=== What you need to do ===
The records below are to be transcribed exactly from their first line to the line that has "Bolyai Tudományegyetem", inclusive, with every picture omitted.

= = = = =

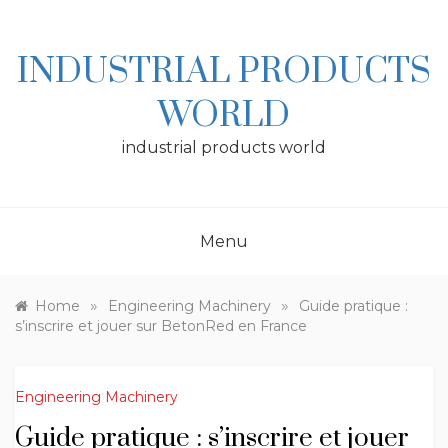
Skip
to
content
INDUSTRIAL PRODUCTS
WORLD
industrial products world
Menu
»
»
Home
Engineering Machinery
Guide pratique :
s’inscrire et jouer sur BetonRed en France
Engineering Machinery
Guide pratique : s’inscrire et jouer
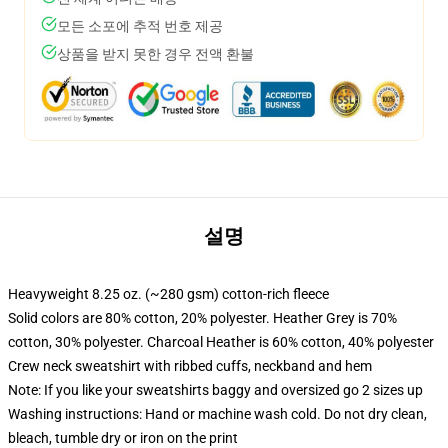
모든 소포에 추적 번호 제공
상품을 받지 못한 경우 전액 환불
설명
Heavyweight 8.25 oz. (~280 gsm) cotton-rich fleece
Solid colors are 80% cotton, 20% polyester. Heather Grey is 70%
cotton, 30% polyester. Charcoal Heather is 60% cotton, 40% polyester
Crew neck sweatshirt with ribbed cuffs, neckband and hem
Note: If you like your sweatshirts baggy and oversized go 2 sizes up
Washing instructions: Hand or machine wash cold. Do not dry clean,
bleach, tumble dry or iron on the print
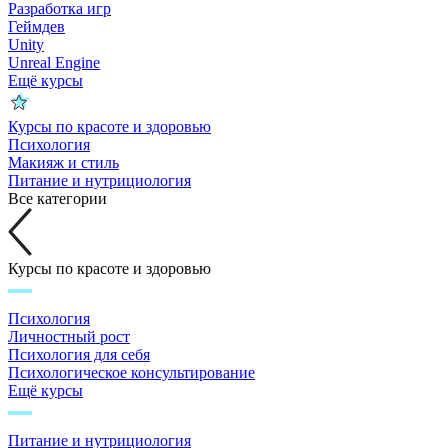
Разработка игр
Геймдев
Unity
Unreal Engine
Ещё курсы
Курсы по красоте и здоровью
Психология
Макияж и стиль
Питание и нутрициология
Все категории
Курсы по красоте и здоровью
Психология
Личностный рост
Психология для себя
Психологическое консультирование
Ещё курсы
Питание и нутрициология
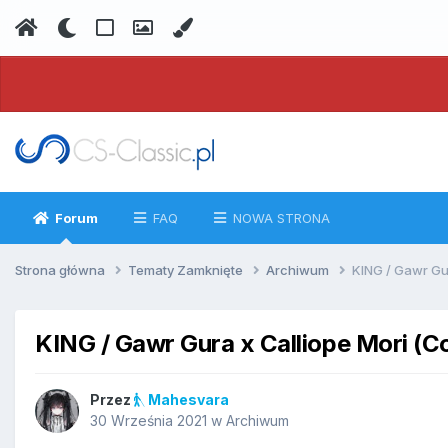
Forum
FAQ
NOWA STRONA
Strona główna
Tematy Zamknięte
Archiwum
KING / Gawr Gur
KING / Gawr Gura x Calliope Mori (C
Przez
Mahesvara
30 Września 2021
w
Archiwum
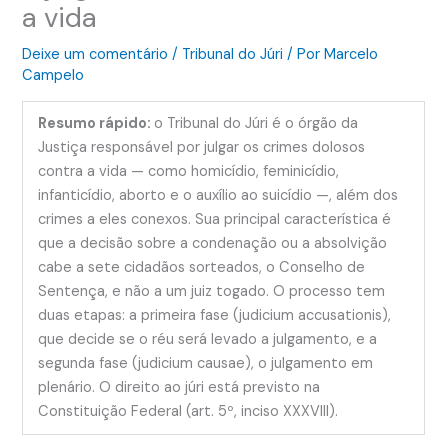
a vida
Deixe um comentário
/
Tribunal do Júri
/ Por
Marcelo
Campelo
Resumo rápido:
o Tribunal do Júri é o órgão da
Justiça responsável por julgar os crimes dolosos
contra a vida — como homicídio, feminicídio,
infanticídio, aborto e o auxílio ao suicídio —, além dos
crimes a eles conexos. Sua principal característica é
que a decisão sobre a condenação ou a absolvição
cabe a sete cidadãos sorteados, o Conselho de
Sentença, e não a um juiz togado. O processo tem
duas etapas: a primeira fase (judicium accusationis),
que decide se o réu será levado a julgamento, e a
segunda fase (judicium causae), o julgamento em
plenário. O direito ao júri está previsto na
Constituição Federal (art. 5º, inciso XXXVIII).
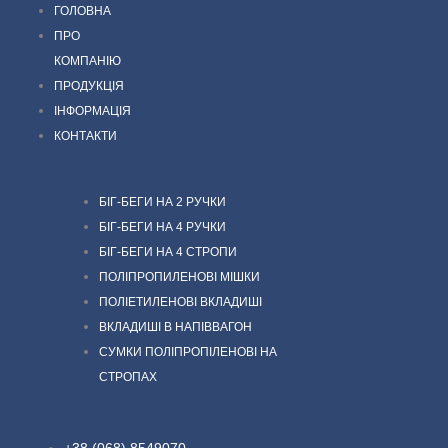
ГОЛОВНА
ПРО
КОМПАНІЮ
ПРОДУКЦІЯ
ІНФОРМАЦІЯ
КОНТАКТИ
БІГ-БЕГИ НА 2 РУЧКИ
БІГ-БЕГИ НА 4 РУЧКИ
БІГ-БЕГИ НА 4 СТРОПИ
ПОЛІПРОПИЛЕНОВІ МІШКИ
ПОЛІЕТИЛЕНОВІ ВКЛАДИШІ
ВКЛАДИШІ В НАПІВВАГОН
СУМКИ ПОЛІПРОПІЛЕНОВІ НА
СТРОПАХ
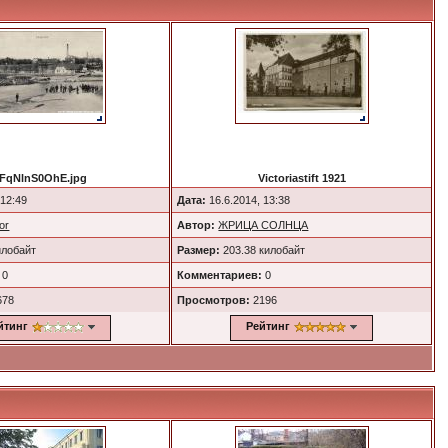
FqNlnS0OhE.jpg
Victoriastift 1921
 12:49
Дата:
16.6.2014, 13:38
or
Автор:
ЖРИЦА СОЛНЦА
илобайт
Размер:
203.38 килобайт
0
Комментариев:
0
678
Просмотров:
2196
йтинг
Рейтинг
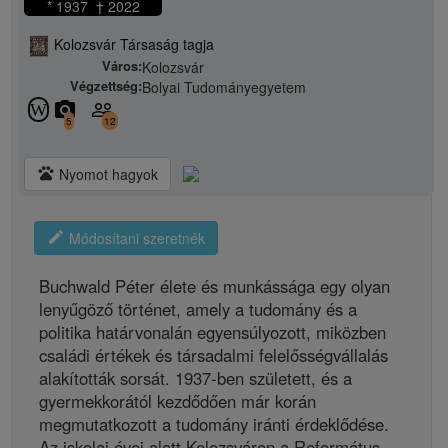
* 1937 † 2022
Kolozsvár Társaság tagja
Város:
Kolozsvár
Végzettség:
Bolyai Tudományegyetem
camera_alt
people_outline
W
5
12
pets
Nyomot hagyok
edit
Módosítani szeretnék
Buchwald Péter élete és munkássága egy olyan
lenyűgöző történet, amely a tudomány és a
politika határvonalán egyensúlyozott, miközben
családi értékek és társadalmi felelősségvállalás
alakították sorsát. 1937-ben született, és a
gyermekkorától kezdődően már korán
megmutatkozott a tudomány iránti érdeklődése.
Az iskolai évei alatt Kolozsváron a Református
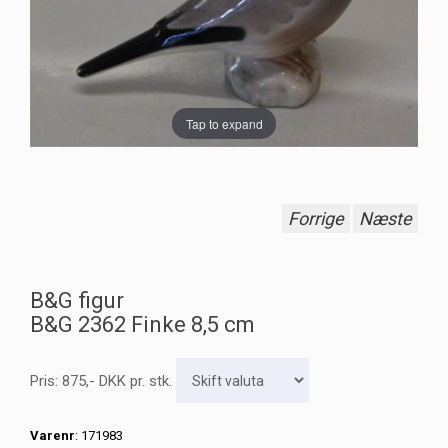
Tap to expand
Forrige
Næste
B&G figur
B&G 2362 Finke 8,5 cm
Pris:
875
,-
DKK
pr. stk.
Varenr
: 171983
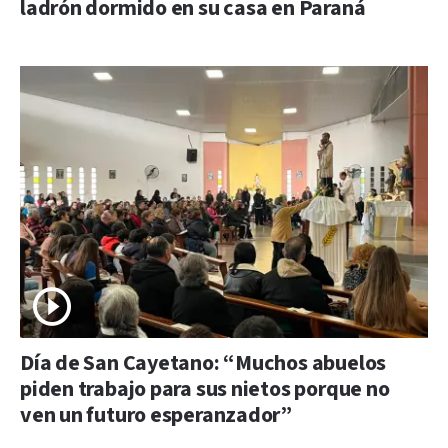
ladrón dormido en su casa en Paraná
Día de San Cayetano: “Muchos abuelos
piden trabajo para sus nietos porque no
ven un futuro esperanzador”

= = = = =

=== Exercise response ===
Skip
to
content
INDUSTRIAL PRODUCTS
WORLD
industrial products world
Menu
»
»
Home
Engineering Machinery
Guide pratique :
s’inscrire et jouer sur BetonRed en France
Engineering Machinery
Guide pratique : s’inscrire et jouer
모든 소포에 추적 번호 제공
상품을 받지 못한 경우 전액 환불
설명
Heavyweight 8.25 oz. (~280 gsm) cotton-rich fleece
Solid colors are 80% cotton, 20% polyester. Heather Grey is 70%
cotton, 30% polyester. Charcoal Heather is 60% cotton, 40% polyester
Crew neck sweatshirt with ribbed cuffs, neckband and hem
Note: If you like your sweatshirts baggy and oversized go 2 sizes up
Washing instructions: Hand or machine wash cold. Do not dry clean,
bleach, tumble dry or iron on the print
Разработка игр
Геймдев
Unity
Unreal Engine
Ещё курсы
Курсы по красоте и здоровью
Психология
Макияж и стиль
Питание и нутрициология
Все категории
Курсы по красоте и здоровью
Психология
Личностный рост
Психология для себя
Психологическое консультирование
Ещё курсы
Питание и нутрициология
Forum
FAQ
NOWA STRONA
Strona główna
Tematy Zamknięte
Archiwum
KING / Gawr Gur
KING / Gawr Gura x Calliope Mori (C
Przez
Mahesvara
30 Września 2021
w
Archiwum
a vida
Deixe um comentário
/
Tribunal do Júri
/ Por
Marcelo
Campelo
Resumo rápido:
o Tribunal do Júri é o órgão da
Justiça responsável por julgar os crimes dolosos
contra a vida — como homicídio, feminicídio,
infanticídio, aborto e o auxílio ao suicídio —, além dos
crimes a eles conexos. Sua principal característica é
que a decisão sobre a condenação ou a absolvição
cabe a sete cidadãos sorteados, o Conselho de
Sentença, e não a um juiz togado. O processo tem
duas etapas: a primeira fase (judicium accusationis),
que decide se o réu será levado a julgamento, e a
segunda fase (judicium causae), o julgamento em
plenário. O direito ao júri está previsto na
Constituição Federal (art. 5º, inciso XXXVIII).
ГОЛОВНА
ПРО
КОМПАНІЮ
ПРОДУКЦІЯ
ІНФОРМАЦІЯ
КОНТАКТИ
БІГ-БЕГИ НА 2 РУЧКИ
БІГ-БЕГИ НА 4 РУЧКИ
БІГ-БЕГИ НА 4 СТРОПИ
ПОЛІПРОПИЛЕНОВІ МІШКИ
ПОЛІЕТИЛЕНОВІ ВКЛАДИШІ
ВКЛАДИШІ В НАПІВВАГОН
СУМКИ ПОЛІПРОПІЛЕНОВІ НА
СТРОПАХ
FqNlnS0OhE.jpg
Victoriastift 1921
 12:49
Дата:
16.6.2014, 13:38
or
Автор:
ЖРИЦА СОЛНЦА
илобайт
Размер:
203.38 килобайт
0
Комментариев:
0
678
Просмотров:
2196
йтинг
Рейтинг
* 1937 † 2022
Kolozsvár Társaság tagja
Város:
Kolozsvár
Végzettség:
Bolyai Tudományegyetem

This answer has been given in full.